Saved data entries

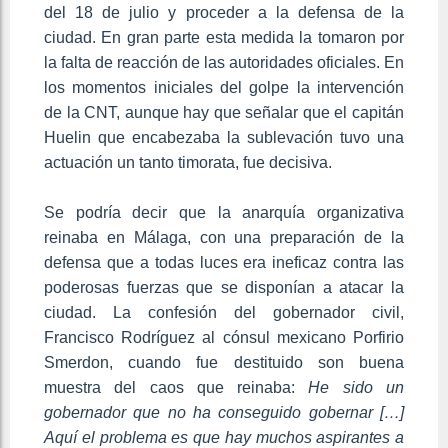
del 18 de julio y proceder a la defensa de la
ciudad. En gran parte esta medida la tomaron por
la falta de reacción de las autoridades oficiales. En
los momentos iniciales del golpe la intervención
de la CNT, aunque hay que señalar que el capitán
Huelin que encabezaba la sublevación tuvo una
actuación un tanto timorata, fue decisiva.
Se podría decir que la anarquía organizativa
reinaba en Málaga, con una preparación de la
defensa que a todas luces era ineficaz contra las
poderosas fuerzas que se disponían a atacar la
ciudad. La confesión del gobernador civil,
Francisco Rodríguez al cónsul mexicano Porfirio
Smerdon, cuando fue destituido son buena
muestra del caos que reinaba:
He sido un
gobernador que no ha conseguido gobernar […]
Aquí el problema es que hay muchos aspirantes a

■ What you will do ■
Could the data above be copied out exactly, with no pictures kept?

■ Written response ■
del 18 de julio y proceder a la defensa de la
ciudad. En gran parte esta medida la tomaron por
la falta de reacción de las autoridades oficiales. En
los momentos iniciales del golpe la intervención
de la CNT, aunque hay que señalar que el capitán
Huelin que encabezaba la sublevación tuvo una
actuación un tanto timorata, fue decisiva.
Se podría decir que la anarquía organizativa
reinaba en Málaga, con una preparación de la
defensa que a todas luces era ineficaz contra las
poderosas fuerzas que se disponían a atacar la
ciudad. La confesión del gobernador civil,
Francisco Rodríguez al cónsul mexicano Porfirio
Smerdon, cuando fue destituido son buena
muestra del caos que reinaba:
He sido un
gobernador que no ha conseguido gobernar […]
Aquí el problema es que hay muchos aspirantes a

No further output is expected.